Paul Mullin is good. Super, even.
His hat trick was so casually brilliant last Saturday that we made Elliot Lee man of the match up in the commentary booth.
It was only afterwards that I questioned the decision, when I weighed up the fact that, apart from his three beautifully-taken goals, Mullin had teed up a number of good chances with his alert use of the ball in the box, terrified defenders with his pace and gone close on a couple of other occasions.
Not that Lee’s hypnotic dribbling, work rate and superb goal didn’t deserve the recognition; it’s just that we clearly took another superlative Mullin performance for granted!
He already has 20 goals this season, a remarkable feat. Who gets to that figure in November? It’s hard to believe that three seasons ago no Wrexham player scored more than six goals!
The sheer variety of Mullin’s goals is proof of his ability. His hat trick illustrated his versatility: the first was a predatory affair, lunging in to strike in a flash as the ball flew across him; the second was a reward for his running off the ball; and the third was a superb piece of improvisation.
Mullin scores a lot of goals because he’s capable of scoring many types of goal.
It always felt unfeasible that we’d ever have a player who could challenge the records of Wrexham’s supreme goal scorer, Tommy Bamford. It’s premature to suggest that Mullin will do so, because Bamford stands head and shoulders above even the prolific likes of Gary Bennett, Andy Morrell, Albert Kinsey and Dixie McNeil, having maintained a phenomenal strike rate over 5 and a bit seasons.
However, it is fair to point out that Mullin’s first year and a half at The Racecourse has matched Bamford’s remarkable standards.
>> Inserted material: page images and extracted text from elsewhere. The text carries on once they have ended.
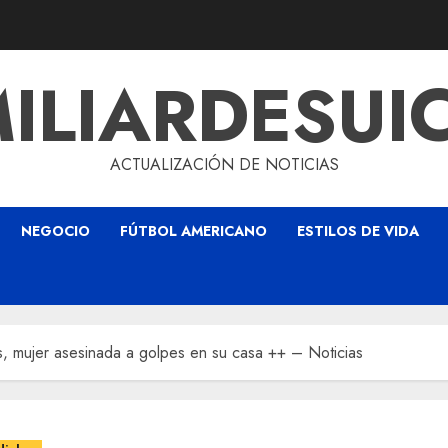
ILIARDESUI
ACTUALIZACIÓN DE NOTICIAS
NEGOCIO
FÚTBOL AMERICANO
ESTILOS DE VIDA
, mujer asesinada a golpes en su casa ++ – Noticias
His first goal against Farnborough was his fiftieth for Wrexham in his 67th game. That’s only one game slower than Bamford managed.
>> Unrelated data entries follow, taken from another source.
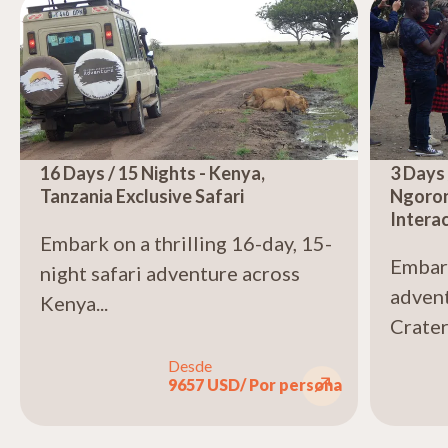
16 Days / 15 Nights - Kenya,
3 Days 
Tanzania Exclusive Safari
Ngoron
Intera
Embark on a thrilling 16-day, 15-
Embark
night safari adventure across
adven
Kenya...
Crater 
Desde
9657 USD
/ Por persona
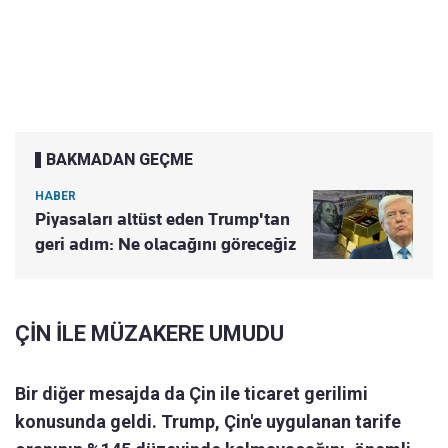
BAKMADAN GEÇME
HABER
Piyasaları altüst eden Trump'tan
geri adım: Ne olacağını göreceğiz
ÇİN İLE MÜZAKERE UMUDU
Bir diğer mesajda da Çin ile ticaret gerilimi
konusunda geldi. Trump, Çin'e uygulanan tarife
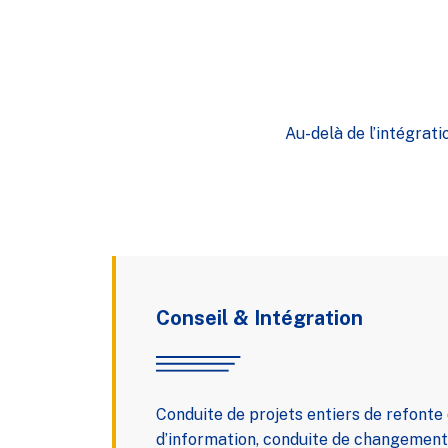
Au-delà de l’intégrati
Conseil & Intégration
Conduite de projets entiers de refont
d’information, conduite de changement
He’s been a little bit of a reverse-Ugarte this season. Famously, the little Basque striker made a remarkable impact in the second half of the 2004-05 season, slamming in 26 goals with 4 hat tricks peppered in amongst them. Yet only two of those strikes happened at The Racecourse.
Mullin, by way of contrast, is the king of LL11. He’s scored 17 goals in 13 games on home turf, but only 3 in 11 on our travels. Of course, that’s not a bad strike rate, but if he can get start to replicate his home strike rate when we’re away, he’ll really start threatening Bamford’s records.
And why shouldn’t he? They don’t call him Super Paul Mullin for nothing!